Of course, the BEST solution is genuine competition, with only enough government regulation to ensure that the market functions well as our primary engine of problem solving creativity. If 50,000 accountable bureaucrats are better than 5,000 secretly colluding oligarchs, then 5,000,000 small and medium-scale businesses are even better. They are more likely - by Hayekian reasoning - to discover the alternate paths and most creative solutions.
{Side note: I would part with many libertarians - and Hayek - in that I believe that markets can and should be "tuned" to shift their incentives in directions that society has chosen, through well-vetted political consensus, to be desirable in the long run, or to take into account externality costs; e.g. tobacco taxes and mileage standards, along with safety and other desiderata. And state intervention that expands the number of savvy, empowered competitors (public health and education for poor kids) is absolutely justifiable in market terms. (And so said Adam Smith.)
{ Finally, in a world where mercantilist hegemonies are running roughshod over market enterprise, some assertive governance is needed, just to protect our own companies from the Marxian "contradictions" that make them easy victims of nationaist-mercantile manipulation, say, by China. The matter is especially severe when such nations are scofflaws toward intellectual property.)
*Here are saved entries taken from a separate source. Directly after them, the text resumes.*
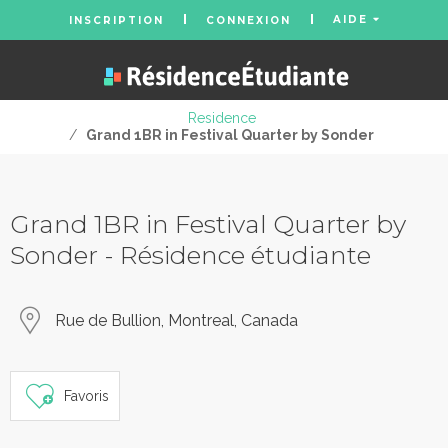
AIDE
INSCRIPTION
CONNEXION
Residence
/
Grand 1BR in Festival Quarter by Sonder
Grand 1BR in Festival Quarter by
Sonder - Résidence étudiante
Rue de Bullion, Montreal, Canada
Favoris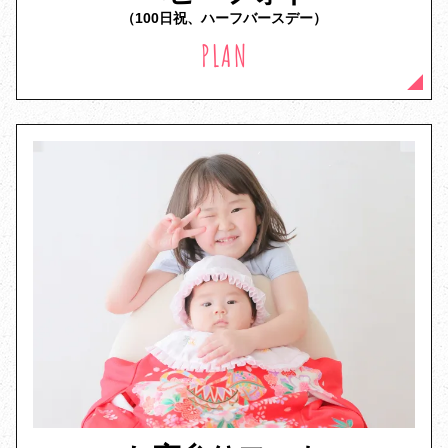
（100日祝、ハーフバースデー）
PLAN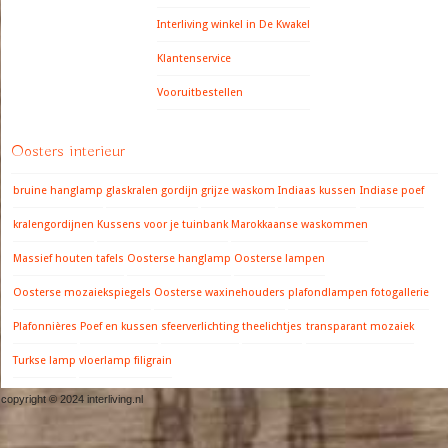
Interliving winkel in De Kwakel
Klantenservice
Vooruitbestellen
Oosters interieur
bruine hanglamp
glaskralen gordijn
grijze waskom
Indiaas kussen
Indiase poef
kralengordijnen
Kussens voor je tuinbank
Marokkaanse waskommen
Massief houten tafels
Oosterse hanglamp
Oosterse lampen
Oosterse mozaiekspiegels
Oosterse waxinehouders
plafondlampen fotogallerie
Plafonnières
Poef en kussen
sfeerverlichting
theelichtjes
transparant mozaiek
Turkse lamp
vloerlamp filigrain
copyright © 2024 interliving.nl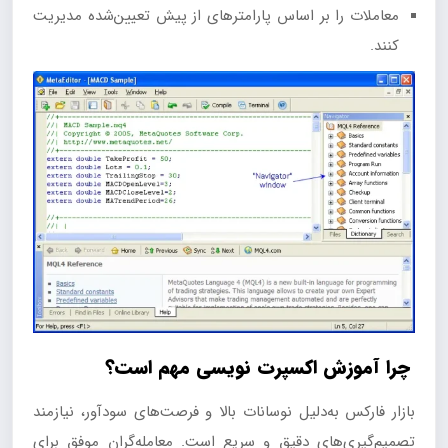
معاملات را بر اساس پارامترهای از پیش تعیین‌شده مدیریت
کنند.
چرا آموزش اکسپرت نویسی مهم است؟
بازار فارکس به‌دلیل نوسانات بالا و فرصت‌های سودآور، نیازمند
تصمیم‌گیری‌های دقیق و سریع است. معامله‌گران موفق برای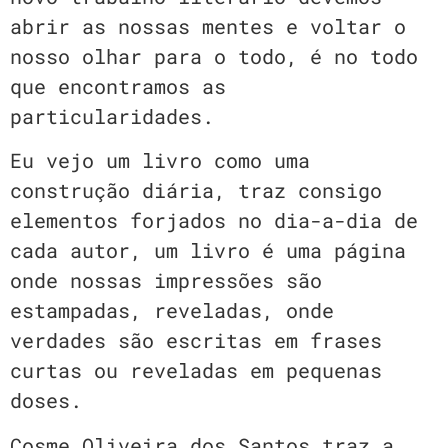
abrir as nossas mentes e voltar o
nosso olhar para o todo, é no todo
que encontramos as
particularidades.
Eu vejo um livro como uma
construção diária, traz consigo
elementos forjados no dia-a-dia de
cada autor, um livro é uma página
onde nossas impressões são
estampadas, reveladas, onde
verdades são escritas em frases
curtas ou reveladas em pequenas
doses.
Cosme Oliveira dos Santos traz a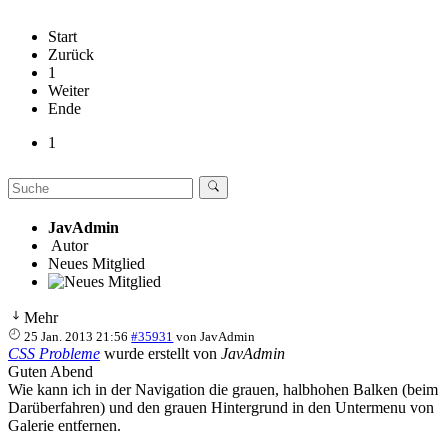
Start
Zurück
1
Weiter
Ende
1
JavAdmin
Autor
Neues Mitglied
Mehr
25 Jan. 2013 21:56
#35931
von
JavAdmin
CSS Probleme
wurde erstellt von
JavAdmin
Guten Abend
Wie kann ich in der Navigation die grauen, halbhohen Balken (beim
Darüberfahren) und den grauen Hintergrund in den Untermenu von
Galerie entfernen.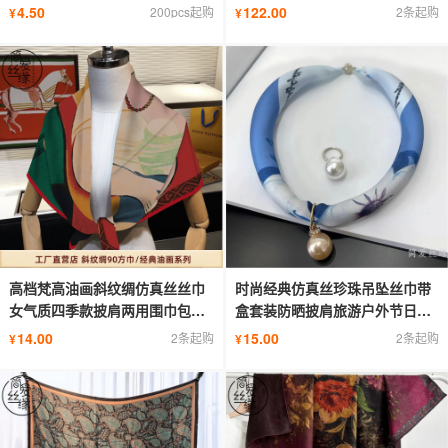
长巾
4.50
122.00
200pcs起购
2条起购
¥
¥
高档梵高油画斜纹绸仿真丝丝巾
时尚经典仿真丝珍珠吊坠丝巾带
女气质四季款披肩两用围巾包头
盒套装防晒披肩旅游户外节日礼
腰巾
物
14.00
15.00
2条起购
2条起购
¥
¥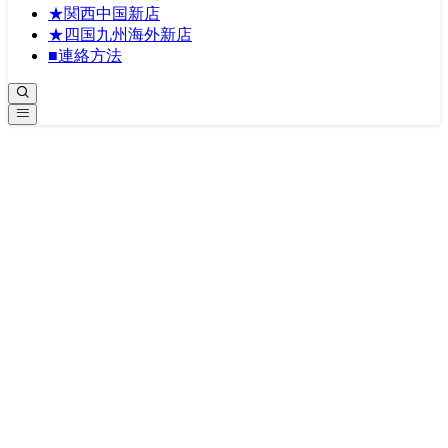
★関西中国新店
★四国九州海外新店
■連絡方法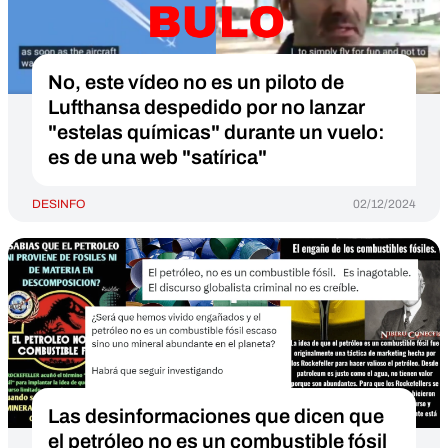
No, este vídeo no es un piloto de
Lufthansa despedido por no lanzar
"estelas químicas" durante un vuelo:
es de una web "satírica"
DESINFO
02/12/2024
Las desinformaciones que dicen que
el petróleo no es un combustible fósil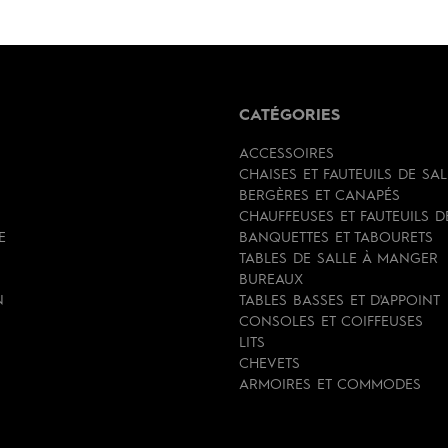
CATÉGORIES
ACCESSOIRES
CHAISES ET FAUTEUILS DE SA
BERGÈRES ET CANAPÉS
CHAUFFEUSES ET FAUTEUILS 
E
BANQUETTES ET TABOURETS
TABLES DE SALLE À MANGER
BUREAUX
N
TABLES BASSES ET D'APPOINT
CONSOLES ET COIFFEUSES
LITS
CHEVETS
ARMOIRES ET COMMODES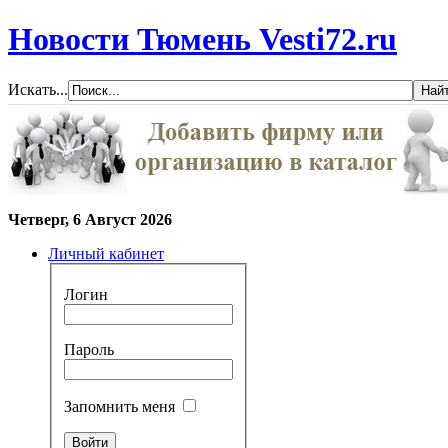
Новости Тюмень Vesti72.ru
Искать...
Четверг, 6 Август 2026
Личный кабинет
Логин
Пароль
Запомнить меня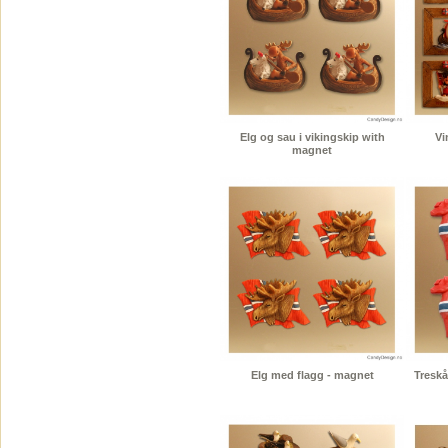
Elg og sau i vikingskip with
Vi
magnet
Elg med flagg - magnet
Treskå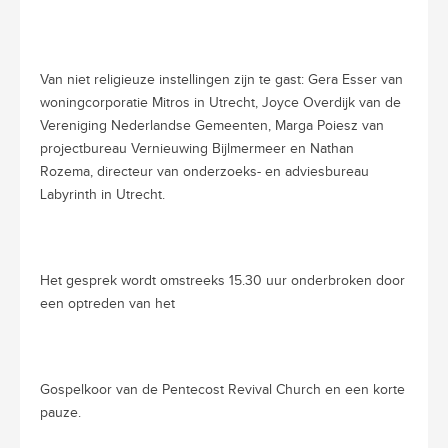
Van niet religieuze instellingen zijn te gast: Gera Esser van
woningcorporatie Mitros in Utrecht, Joyce Overdijk van de
Vereniging Nederlandse Gemeenten, Marga Poiesz van
projectbureau Vernieuwing Bijlmermeer en Nathan
Rozema, directeur van onderzoeks- en adviesbureau
Labyrinth in Utrecht.
Het gesprek wordt omstreeks 15.30 uur onderbroken door
een optreden van het
Gospelkoor van de Pentecost Revival Church en een korte
pauze.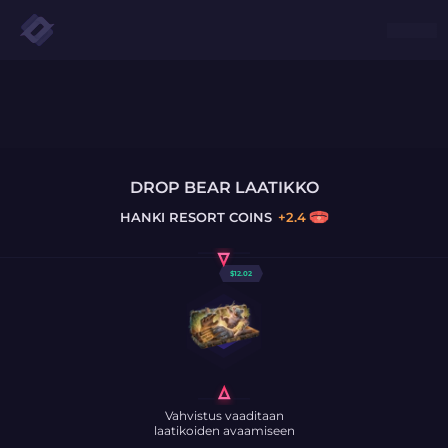
DROP BEAR LAATIKKO
HANKI
RESORT COINS
+
2.4
$
12.02
Vahvistus vaaditaan
laatikoiden avaamiseen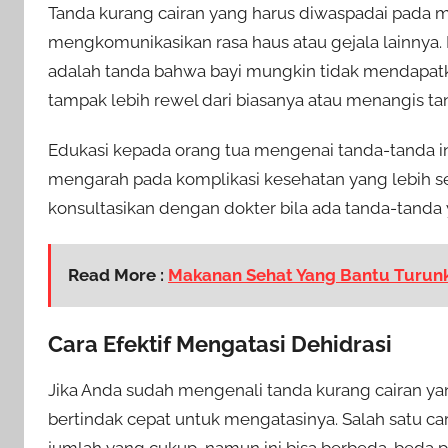
Tanda kurang cairan yang harus diwaspadai pada me
mengkomunikasikan rasa haus atau gejala lainnya.
adalah tanda bahwa bayi mungkin tidak mendapatk
tampak lebih rewel dari biasanya atau menangis tan
Edukasi kepada orang tua mengenai tanda-tanda in
mengarah pada komplikasi kesehatan yang lebih seri
konsultasikan dengan dokter bila ada tanda-tanda
Read More :
Makanan Sehat Yang Bantu Turunka
Cara Efektif Mengatasi Dehidrasi
Jika Anda sudah mengenali tanda kurang cairan ya
bertindak cepat untuk mengatasinya. Salah satu c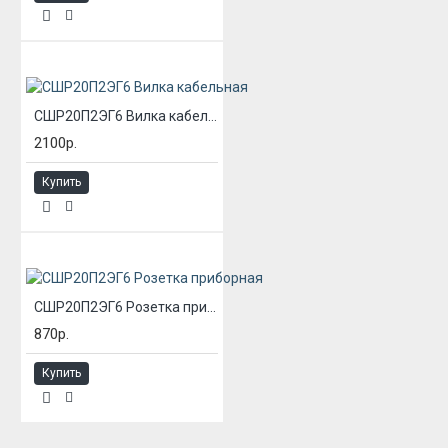
СШР20П2ЭГ6 Вилка кабельная
2100р.
Купить
СШР20П2ЭГ6 Розетка приборная
870р.
Купить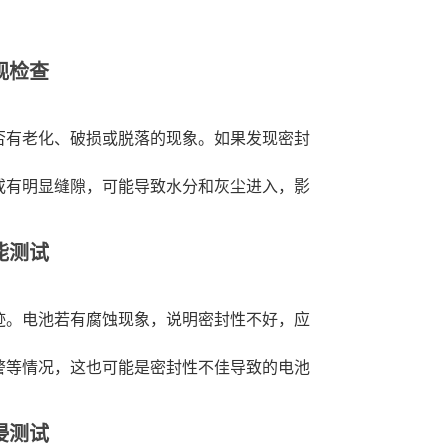
观检查
否有老化、破损或脱落的现象。如果发现密封
或有明显缝隙，可能导致水分和灰尘进入，影
能测试
迹。电池若有腐蚀现象，说明密封性不好，应
警等情况，这也可能是密封性不佳导致的电池
浸测试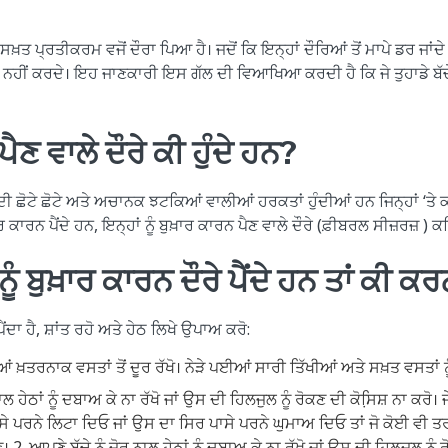
ਾਰ ਦੇ ਸਖ਼ਤ ਪ੍ਰਤੀਕਰਮ ਵਜੋਂ ਦੌਰਾ ਪਿਆ ਹੈ। ਜਦੋਂ ਕਿ ਇਨ੍ਹਾਂ ਦੌਰਿਆਂ ਤੋਂ ਮਾਪੇ ਡਰ ਜ
ਾਨ ਨਹੀਂ ਕਰਦੇ। ਇਹ ਜਾਣਕਾਰੀ ਇਸ ਗੱਲ ਦੀ ਵਿਆਖਿਆ ਕਰਦੀ ਹੈ ਕਿ ਜੇ ਤੁਹਾਡੇ ਬੱਚੇ 
ੈਣ ਵਾਲੇ ਦੌਰੇ ਕੀ ਹੁੰਦੇ ਹਨ?
ਂ ਦੀ ਛੋਟੇ ਛੋਟੇ ਅਤੇ ਅਚਾਨਕ ਝਟਕਿਆਂ ਵਾਲੀਆਂ ਹਰਕਤਾਂ ਹੁੰਦੀਆਂ ਹਨ ਜਿਨ੍ਹਾਂ ‘ਤੇ
 ਕਾਰਨ ਪੈਂਦੇ ਹਨ, ਇਨ੍ਹਾਂ ਨੂੰ ਬੁਖ਼ਾਰ ਕਾਰਨ ਪੈਣ ਵਾਲੇ ਦੌਰੇ (ਫ਼ੀਬਰਲ ਸੀਜ਼ਰਜ਼ ) ਕ
 ਨੂੰ ਬੁਖ਼ਾਰ ਕਾਰਨ ਦੌਰੇ ਪੈਂਦੇ ਹਨ ਤਾਂ ਕੀ ਕਰ
ਾ ਪੈਂਦਾ ਹੈ, ਸ਼ਾਂਤ ਰਹੋ ਅਤੇ ਹੇਠ ਲਿਖੇ ਉਪਾਅ ਕਰੋ:
ਆਂ ਖ਼ਤਰਨਾਕ ਵਸਤਾਂ ਤੋਂ ਦੂਰ ਰੱਖੋ। ਨੇੜੇ ਪਈਆਂ ਸਾਰੀ ਤਿੱਖੀਆਂ ਅਤੇ ਸਖ਼ਤ ਵਸਤਾਂ 
ਨਾਲ ਹੇਠਾਂ ਨੂੰ ਦਬਾਅ ਕੇ ਨਾ ਰੱਖੋ ਜਾਂ ਉਸ ਦੀ ਹਿਲਜੁਲ ਨੂੰ ਰੋਕਣ ਦੀ ਕੋਸਿ਼ਸ਼ ਨਾ ਕਰੋ।
ੀ ਪਾਸੇ ਪਰਨੇ ਲਿਟਾ ਦਿਓ ਜਾਂ ਉਸ ਦਾ ਸਿਰ ਪਾਸੇ ਪਰਨੇ ਘੁਮਾਅ ਦਿਓ ਤਾਂ ਜੋ ਕੋਈ ਵੀ
 2. ਆਪਣੇ ਬੱਚੇ ਨੂੰ ਜ਼ੋਰ ਨਾਲ ਹੇਠਾਂ ਨੂੰ ਦਬਾਅ ਕੇ ਨਾ ਰੱਖੋ ਜਾਂ ਉਸ ਦੀ ਹਿਲਜੁਲ ਨੂੰ ਰ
Finally, I am going to be brutally frank again. For the neoconservative movement to haul forth Hayek at this point an howl at Keynes... after their entire movement has seen its credibility destroyed by reality, across the last twenty years, is an ultimate groaner.
Let's put it plain. The neocons can point to NOT A SINGLE CLEAR STATISTICAL METRIC OF NATIONAL HEATH THAT UNAMBIGUOUSLY IMPROVED DURING THEIR TENURE.
Their mythologies lie in ruins, along with our economy, our civil society, our small businesses, our markets, our military, our alliances, our stature and our science. Not one of the bold predictions made by Supply Side economics ever came true. Not one, ever.
Their program of stocking the civil service with industry whores - turning "regulatory capture" into relentless government policy - is now revealed in its full glory, in the Gulf of Mexico... and I am furious at Barrack Obama, for failing to appoint a special prosecutor.
No, I am not claiming tat the Keynsians have it all sussed! It is arguable that the stimulus prevented a FAR deeper depression... most economists think so. But here's the crux: the Keynsian modality is to "use debt when times are bad and buy down debt when times are good." The test isn't bad time (like now), but DID THE KEYNSIANS BUY DOWN DEBT WHEN TIMES WERE GOOD?
The fact is that they did. Under Clinton. He tried to buy down our debt and build a rainy day fund for hard times. If this had been allowed, we would have been in great shape. But instead, the neocons said "give largesse to the oligarchs! The debt will vanish!" Yeah right. Smith knew better, 250 years ago.
No. Excuse me, but I don't think that the neocons have any more right to cite F. Hayek than they do to mention the name of A. Smith. For them to try to take shelter behind such men is a travesty.
Me? I think I'll stick with the democrats and Keynsians a while longer, rather than listen any further to a howling pack of certifiable loons and shills for a new feudal caste. People who drove both capitalism and the nation that I love straight toward an early grave.